Bernie Ecclestone tippt in der Formel-1-WM 2018 auf Sebastian Vettel und glaubt, dass Sergio Marchionnes Tod die Unruhe bei Ferrari eliminiert

In seinem neuen Podcast 'Beyond Victory' hat Nico Rosberg mit dem ehemaligen Formel-1-Boss Bernie Ecclestone unter anderem darüber diskutiert, wer 2018 wahrscheinlich Weltmeister wird. Darüber, dass es nur noch Lewis Hamilton und Sebastian Vettel als Kandidaten gibt, sind sich die beiden einig. Darüber, wer es letztendlich machen wird, nicht.

"Mir scheint, der Ferrari ist momentan das bessere Auto. Zwischen Lewis und Sebastian ist kein großer Unterschied. Daher glaube ich, dass Sebastian Weltmeister wird", sagt Ecclestone. Rosberg kontert: "Ich tippe auf Lewis. Er ist so eine Maschine! Ferrari macht einfach zu viele Fehler."

Einwurf von Ecclestone: "Aber das ist genau der Punkt. Das Auto ist besser." Im Sinne von: Wenn Ferrari sein Potenzial bis jetzt noch nicht ausgeschöpft und viele Punkte liegen gelassen hat, dann wird das letzte Saisondrittel wahrscheinlich anders laufen. Und seit vier Rennen hat Ferrari in den Augen der meisten Experten fraglos das schnellere Auto.

Rosberg, selbst ehemaliger Mercedes-Fahrer, glaubt jedoch an die Stärke des Teams in Brackley und Brixworth - und glaubt nicht, dass Ferrari auf dem gleichen Niveau ist: "Ich habe nie das Gefühl, dass sie es längerfristig durchziehen können. Wann immer sie stark sind, schlägt Mercedes stärker zurück. Das ist das Problem."

Aber selbst wenn Ferrari den Kürzeren ziehen sollte, glaubt Ecclestone: "Ferrari ist mehr ans Verlieren gewohnt als Mercedes. Für sie ist es einfacher."

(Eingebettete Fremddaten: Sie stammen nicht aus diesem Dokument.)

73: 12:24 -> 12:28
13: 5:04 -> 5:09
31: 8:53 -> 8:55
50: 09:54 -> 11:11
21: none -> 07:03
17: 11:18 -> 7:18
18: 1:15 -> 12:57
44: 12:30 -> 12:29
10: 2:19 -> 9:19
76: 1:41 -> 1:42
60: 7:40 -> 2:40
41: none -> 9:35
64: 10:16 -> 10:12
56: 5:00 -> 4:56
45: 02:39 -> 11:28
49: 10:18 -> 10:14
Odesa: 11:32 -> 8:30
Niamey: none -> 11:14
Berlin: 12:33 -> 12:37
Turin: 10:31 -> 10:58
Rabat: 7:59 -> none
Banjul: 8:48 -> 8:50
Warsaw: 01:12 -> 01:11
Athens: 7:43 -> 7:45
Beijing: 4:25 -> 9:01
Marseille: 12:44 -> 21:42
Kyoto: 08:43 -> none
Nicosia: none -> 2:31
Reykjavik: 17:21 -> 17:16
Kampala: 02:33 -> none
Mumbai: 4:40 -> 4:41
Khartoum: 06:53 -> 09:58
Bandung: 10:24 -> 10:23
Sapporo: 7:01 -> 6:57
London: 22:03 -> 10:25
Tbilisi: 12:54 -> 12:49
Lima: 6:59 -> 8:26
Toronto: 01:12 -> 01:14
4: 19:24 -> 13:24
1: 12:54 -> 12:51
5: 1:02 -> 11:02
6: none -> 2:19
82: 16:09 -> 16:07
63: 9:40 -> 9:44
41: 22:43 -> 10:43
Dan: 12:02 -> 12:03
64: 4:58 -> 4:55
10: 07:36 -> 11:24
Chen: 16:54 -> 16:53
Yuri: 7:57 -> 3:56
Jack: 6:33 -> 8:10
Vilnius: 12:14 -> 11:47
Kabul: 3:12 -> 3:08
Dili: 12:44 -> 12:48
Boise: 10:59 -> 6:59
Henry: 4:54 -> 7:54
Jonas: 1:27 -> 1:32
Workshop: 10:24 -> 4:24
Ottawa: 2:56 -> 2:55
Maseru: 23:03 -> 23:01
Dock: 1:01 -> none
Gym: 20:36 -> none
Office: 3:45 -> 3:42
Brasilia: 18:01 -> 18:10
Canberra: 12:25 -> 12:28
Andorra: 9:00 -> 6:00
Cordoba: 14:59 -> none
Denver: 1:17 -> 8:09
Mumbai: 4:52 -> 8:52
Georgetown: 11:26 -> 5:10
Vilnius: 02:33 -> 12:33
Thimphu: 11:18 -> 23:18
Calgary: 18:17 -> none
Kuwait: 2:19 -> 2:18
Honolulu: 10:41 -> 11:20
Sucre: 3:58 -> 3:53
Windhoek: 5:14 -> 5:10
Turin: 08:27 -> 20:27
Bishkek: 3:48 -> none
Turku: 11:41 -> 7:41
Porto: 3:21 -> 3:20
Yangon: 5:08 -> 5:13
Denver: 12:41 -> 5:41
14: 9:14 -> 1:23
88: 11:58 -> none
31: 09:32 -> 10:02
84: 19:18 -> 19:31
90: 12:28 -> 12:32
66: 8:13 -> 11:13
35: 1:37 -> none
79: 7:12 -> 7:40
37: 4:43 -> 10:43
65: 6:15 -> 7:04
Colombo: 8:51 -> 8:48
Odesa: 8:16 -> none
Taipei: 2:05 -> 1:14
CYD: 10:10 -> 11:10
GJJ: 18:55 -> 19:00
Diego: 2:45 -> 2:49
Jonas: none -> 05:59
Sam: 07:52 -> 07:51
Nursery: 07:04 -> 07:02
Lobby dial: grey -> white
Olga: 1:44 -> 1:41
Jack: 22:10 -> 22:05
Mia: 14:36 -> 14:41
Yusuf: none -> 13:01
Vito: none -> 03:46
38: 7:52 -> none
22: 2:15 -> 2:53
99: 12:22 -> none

Außerdem deutet er vage an, dass der Tod von Präsident Sergio Marchionne positiven Einfluss haben könnte. Marchionne war zweifellos der starke Mann in Maranello, und Teamchef Maurizio Arrivabene dadurch in seiner Macht beschnitten. Das ist jetzt anders.

Ecclestone sagt: "Innerhalb des Teams ist es ein bisschen ruhiger. Der Teammanager kann ein paar Dinge mehr machen, als er früher machen konnte. Vielleicht hilft das."